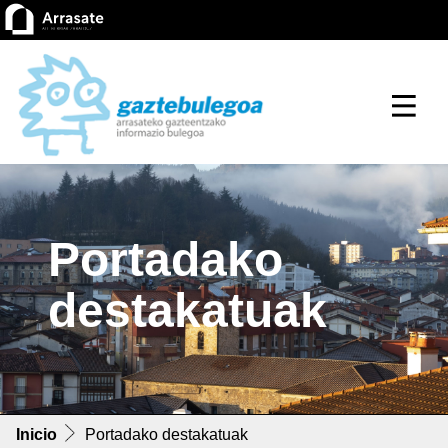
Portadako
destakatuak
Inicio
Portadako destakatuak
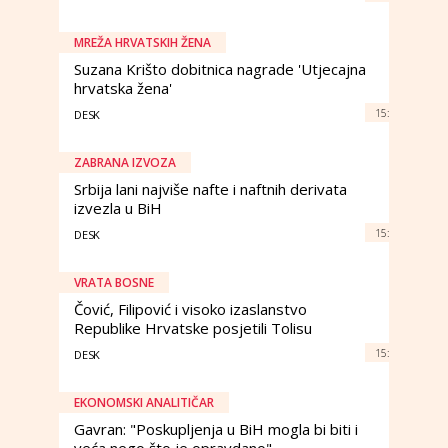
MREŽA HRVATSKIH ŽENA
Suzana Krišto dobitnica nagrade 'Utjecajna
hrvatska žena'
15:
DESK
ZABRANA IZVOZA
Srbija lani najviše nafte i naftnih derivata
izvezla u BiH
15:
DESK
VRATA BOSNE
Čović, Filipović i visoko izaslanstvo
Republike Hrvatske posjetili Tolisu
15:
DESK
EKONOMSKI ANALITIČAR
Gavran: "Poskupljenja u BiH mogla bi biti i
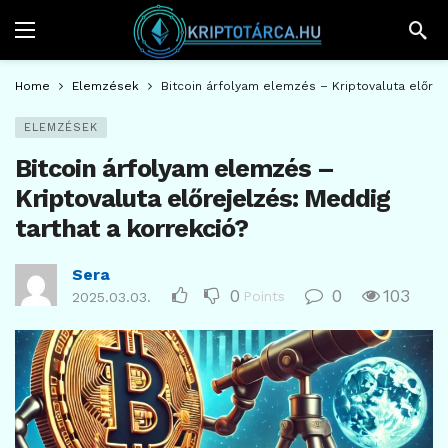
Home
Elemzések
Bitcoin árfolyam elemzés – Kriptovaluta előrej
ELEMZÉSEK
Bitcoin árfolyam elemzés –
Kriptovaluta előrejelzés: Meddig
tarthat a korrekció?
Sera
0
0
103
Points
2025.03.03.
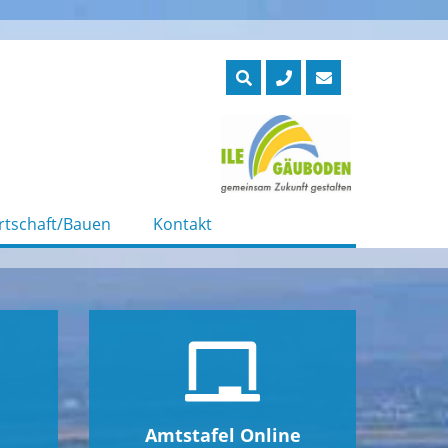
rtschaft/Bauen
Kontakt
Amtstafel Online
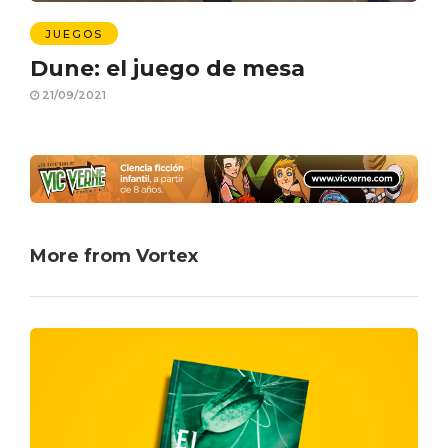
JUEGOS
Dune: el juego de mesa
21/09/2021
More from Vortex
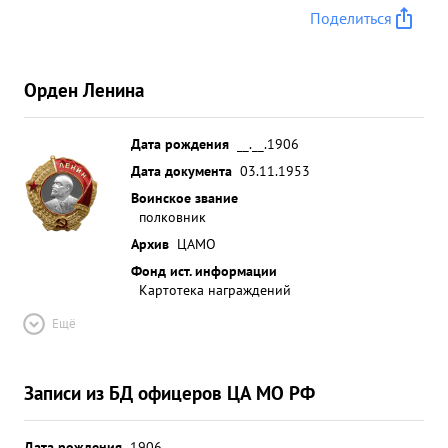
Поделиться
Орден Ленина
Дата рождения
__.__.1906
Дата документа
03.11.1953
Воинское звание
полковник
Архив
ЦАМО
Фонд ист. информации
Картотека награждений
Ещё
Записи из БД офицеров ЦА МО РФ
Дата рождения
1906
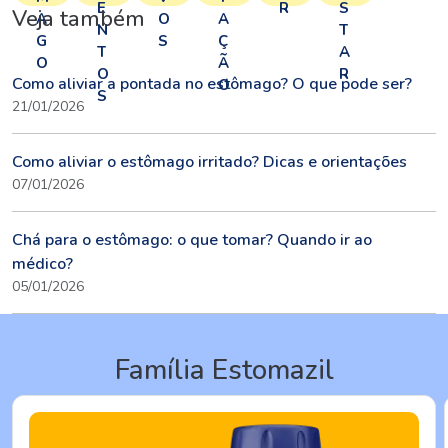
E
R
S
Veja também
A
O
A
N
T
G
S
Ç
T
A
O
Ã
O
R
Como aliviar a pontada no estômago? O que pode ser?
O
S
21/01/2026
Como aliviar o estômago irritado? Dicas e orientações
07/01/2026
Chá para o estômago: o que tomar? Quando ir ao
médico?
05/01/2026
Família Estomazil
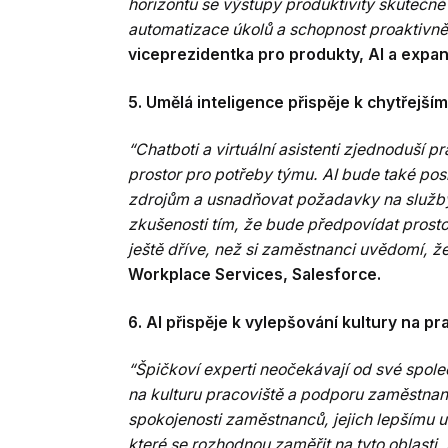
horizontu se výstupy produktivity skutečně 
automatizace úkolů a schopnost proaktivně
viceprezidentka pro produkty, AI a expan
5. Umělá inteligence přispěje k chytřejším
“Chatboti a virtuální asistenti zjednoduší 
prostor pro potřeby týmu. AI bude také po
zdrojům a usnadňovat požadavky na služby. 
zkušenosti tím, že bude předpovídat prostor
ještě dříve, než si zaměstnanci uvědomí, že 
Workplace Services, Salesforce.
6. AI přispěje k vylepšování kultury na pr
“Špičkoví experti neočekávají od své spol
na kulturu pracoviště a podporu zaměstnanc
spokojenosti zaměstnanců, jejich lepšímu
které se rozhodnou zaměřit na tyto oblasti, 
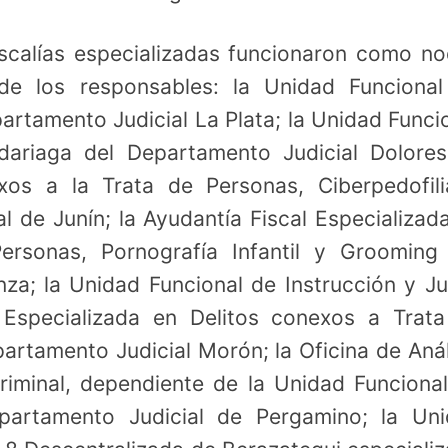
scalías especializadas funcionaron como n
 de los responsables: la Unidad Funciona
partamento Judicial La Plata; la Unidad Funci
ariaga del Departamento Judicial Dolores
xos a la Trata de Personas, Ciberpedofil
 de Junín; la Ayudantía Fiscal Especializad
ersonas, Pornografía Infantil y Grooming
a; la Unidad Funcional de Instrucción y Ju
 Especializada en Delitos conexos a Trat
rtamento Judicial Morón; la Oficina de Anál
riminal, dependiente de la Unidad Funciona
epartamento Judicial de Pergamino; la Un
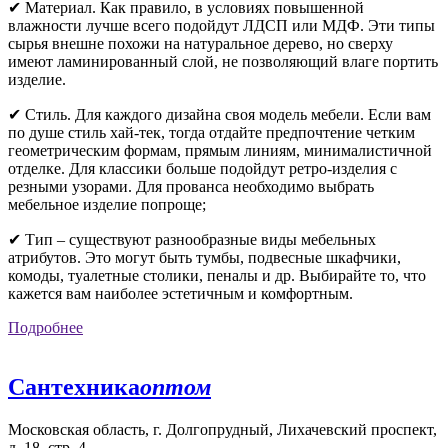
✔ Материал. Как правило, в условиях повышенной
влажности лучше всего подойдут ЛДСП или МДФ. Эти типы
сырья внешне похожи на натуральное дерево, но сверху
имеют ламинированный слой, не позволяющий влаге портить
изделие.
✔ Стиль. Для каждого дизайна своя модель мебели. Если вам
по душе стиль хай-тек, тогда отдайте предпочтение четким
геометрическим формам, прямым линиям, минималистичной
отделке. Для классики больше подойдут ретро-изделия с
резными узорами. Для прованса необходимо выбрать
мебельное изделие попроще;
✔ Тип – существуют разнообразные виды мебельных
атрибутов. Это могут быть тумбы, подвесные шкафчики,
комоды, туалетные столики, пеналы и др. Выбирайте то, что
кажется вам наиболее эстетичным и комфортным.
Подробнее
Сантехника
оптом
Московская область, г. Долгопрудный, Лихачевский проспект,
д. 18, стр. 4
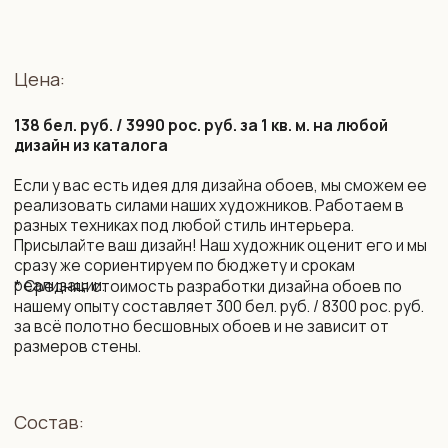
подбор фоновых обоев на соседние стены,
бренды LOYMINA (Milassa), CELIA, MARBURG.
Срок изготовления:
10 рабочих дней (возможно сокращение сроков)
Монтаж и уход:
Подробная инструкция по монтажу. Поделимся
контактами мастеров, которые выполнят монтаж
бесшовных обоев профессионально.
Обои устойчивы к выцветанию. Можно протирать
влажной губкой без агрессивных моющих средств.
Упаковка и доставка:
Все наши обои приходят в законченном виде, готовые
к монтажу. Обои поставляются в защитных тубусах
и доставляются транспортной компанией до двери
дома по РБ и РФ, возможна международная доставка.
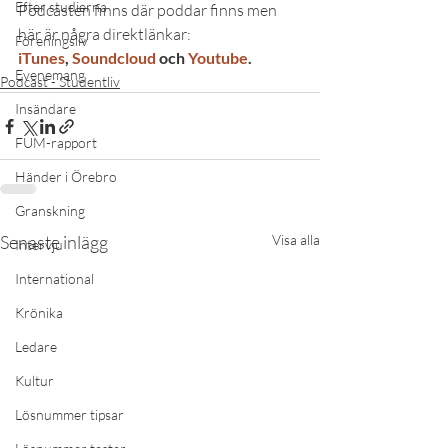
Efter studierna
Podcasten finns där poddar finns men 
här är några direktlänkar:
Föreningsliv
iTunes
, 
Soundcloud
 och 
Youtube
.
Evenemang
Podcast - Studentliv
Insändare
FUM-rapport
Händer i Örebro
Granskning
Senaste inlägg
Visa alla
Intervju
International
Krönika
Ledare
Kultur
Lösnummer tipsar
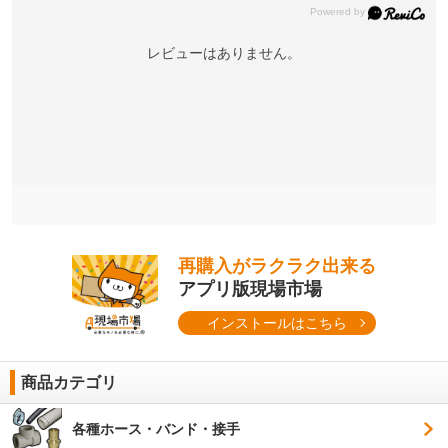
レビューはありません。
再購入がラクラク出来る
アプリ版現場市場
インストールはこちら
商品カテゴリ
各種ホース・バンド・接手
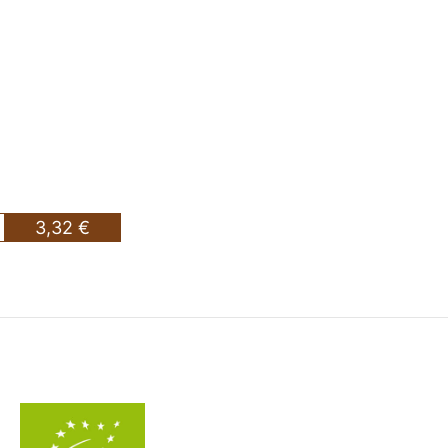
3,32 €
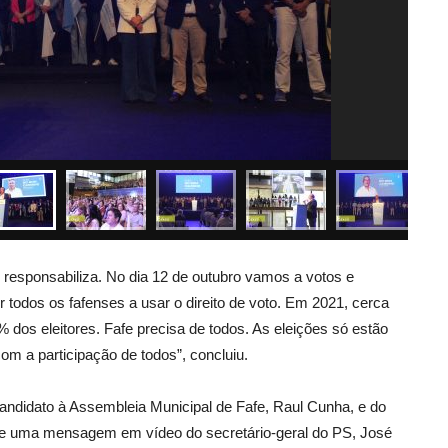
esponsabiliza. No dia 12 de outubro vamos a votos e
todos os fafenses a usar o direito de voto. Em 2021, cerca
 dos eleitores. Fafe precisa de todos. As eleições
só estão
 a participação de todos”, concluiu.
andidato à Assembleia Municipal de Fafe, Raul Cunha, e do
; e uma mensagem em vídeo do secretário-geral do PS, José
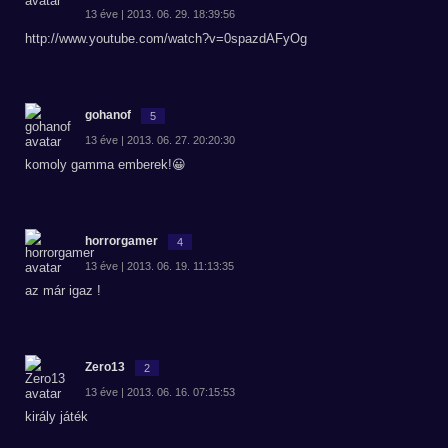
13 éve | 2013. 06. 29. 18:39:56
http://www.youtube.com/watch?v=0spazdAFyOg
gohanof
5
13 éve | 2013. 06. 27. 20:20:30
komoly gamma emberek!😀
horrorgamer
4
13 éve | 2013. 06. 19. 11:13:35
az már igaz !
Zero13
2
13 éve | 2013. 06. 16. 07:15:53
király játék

==============================

INSTRUCTIONS TO FOLLOW – The result should be the same data as above, line for line, with the pictures gone.

YOUR SOLUTION –
Portadako
destakatuak
Inicio
Portadako destakatuak
MREŽA HRVATSKIH ŽENA
Suzana Krišto dobitnica nagrade 'Utjecajna
hrvatska žena'
15:
DESK
ZABRANA IZVOZA
Srbija lani najviše nafte i naftnih derivata
izvezla u BiH
15:
DESK
VRATA BOSNE
Čović, Filipović i visoko izaslanstvo
Republike Hrvatske posjetili Tolisu
15:
DESK
EKONOMSKI ANALITIČAR
Gavran: "Poskupljenja u BiH mogla bi biti i
Home
Elemzések
Bitcoin árfolyam elemzés – Kriptovaluta előrej
ELEMZÉSEK
Bitcoin árfolyam elemzés –
Kriptovaluta előrejelzés: Meddig
tarthat a korrekció?
Sera
0
0
103
Points
2025.03.03.
rtschaft/Bauen
Kontakt
Amtstafel Online
JUEGOS
Dune: el juego de mesa
21/09/2021
More from Vortex
Поделиться
Орден Ленина
Дата рождения
__.__.1906
Дата документа
03.11.1953
Воинское звание
полковник
Архив
ЦАМО
Фонд ист. информации
Картотека награждений
Ещё
Записи из БД офицеров ЦА МО РФ
Дата рождения
1906
E
R
S
Veja também
A
O
A
N
T
G
S
Ç
T
A
O
Ã
O
R
Como aliviar a pontada no estômago? O que pode ser?
O
S
21/01/2026
Como aliviar o estômago irritado? Dicas e orientações
07/01/2026
Chá para o estômago: o que tomar? Quando ir ao
médico?
05/01/2026
Família Estomazil
horizontu se výstupy produktivity skutečně 
automatizace úkolů a schopnost proaktivně
viceprezidentka pro produkty, AI a expan
5. Umělá inteligence přispěje k chytřejším
“Chatboti a virtuální asistenti zjednoduší 
prostor pro potřeby týmu. AI bude také po
zdrojům a usnadňovat požadavky na služby. 
zkušenosti tím, že bude předpovídat prostor
ještě dříve, než si zaměstnanci uvědomí, že 
Workplace Services, Salesforce.
6. AI přispěje k vylepšování kultury na pr
“Špičkoví experti neočekávají od své spol
na kulturu pracoviště a podporu zaměstnanc
spokojenosti zaměstnanců, jejich lepšímu
které se rozhodnou zaměřit na tyto oblasti, 
scalías especializadas funcionaron como n
 de los responsables: la Unidad Funciona
partamento Judicial La Plata; la Unidad Funci
ariaga del Departamento Judicial Dolores
xos a la Trata de Personas, Ciberpedofil
 de Junín; la Ayudantía Fiscal Especializad
ersonas, Pornografía Infantil y Grooming
a; la Unidad Funcional de Instrucción y Ju
 Especializada en Delitos conexos a Trat
rtamento Judicial Morón; la Oficina de Anál
riminal, dependiente de la Unidad Funciona
epartamento Judicial de Pergamino; la Un
✔ Материал. Как правило, в условиях повышенной
влажности лучше всего подойдут ЛДСП или МДФ. Эти типы
сырья внешне похожи на натуральное дерево, но сверху
имеют ламинированный слой, не позволяющий влаге портить
изделие.
✔ Стиль. Для каждого дизайна своя модель мебели. Если вам
по душе стиль хай-тек, тогда отдайте предпочтение четким
геометрическим формам, прямым линиям, минималистичной
отделке. Для классики больше подойдут ретро-изделия с
резными узорами. Для прованса необходимо выбрать
мебельное изделие попроще;
✔ Тип – существуют разнообразные виды мебельных
атрибутов. Это могут быть тумбы, подвесные шкафчики,
комоды, туалетные столики, пеналы и др. Выбирайте то, что
кажется вам наиболее эстетичным и комфортным.
Подробнее
Сантехника
оптом
Московская область, г. Долгопрудный, Лихачевский проспект,
д. 18, стр. 4
подбор фоновых обоев на соседние стены,
бренды LOYMINA (Milassa), CELIA, MARBURG.
Срок изготовления:
10 рабочих дней (возможно сокращение сроков)
Монтаж и уход:
Подробная инструкция по монтажу. Поделимся
контактами мастеров, которые выполнят монтаж
бесшовных обоев профессионально.
Обои устойчивы к выцветанию. Можно протирать
влажной губкой без агрессивных моющих средств.
Упаковка и доставка:
Все наши обои приходят в законченном виде, готовые
к монтажу. Обои поставляются в защитных тубусах
и доставляются транспортной компанией до двери
дома по РБ и РФ, возможна международная доставка.
Efter studierna
Podcasten finns där poddar finns men 
här är några direktlänkar:
Föreningsliv
iTunes
, 
Soundcloud
 och 
Youtube
.
Evenemang
Podcast - Studentliv
Insändare
FUM-rapport
Händer i Örebro
Granskning
Senaste inlägg
Visa alla
Intervju
International
Krönika
Ledare
Kultur
Lösnummer tipsar
レビューはありません。
再購入がラクラク出来る
アプリ版現場市場
インストールはこちら
商品カテゴリ
各種ホース・バンド・接手
3,32 €
esponsabiliza. No dia 12 de outubro vamos a votos e
todos os fafenses a usar o direito de voto. Em 2021, cerca
 dos eleitores. Fafe precisa de todos. As eleições
só estão
 a participação de todos”, concluiu.
andidato à Assembleia Municipal de Fafe, Raul Cunha, e do
; e uma mensagem em vídeo do secretário-geral do PS, José
13 éve | 2013. 06. 29. 18:39:56
http://www.youtube.com/watch?v=0spazdAFyOg
gohanof
5
13 éve | 2013. 06. 27. 20:20:30
komoly gamma emberek!😀
horrorgamer
4
13 éve | 2013. 06. 19. 11:13:35
az már igaz !
Zero13
2
13 éve | 2013. 06. 16. 07:15:53
király játék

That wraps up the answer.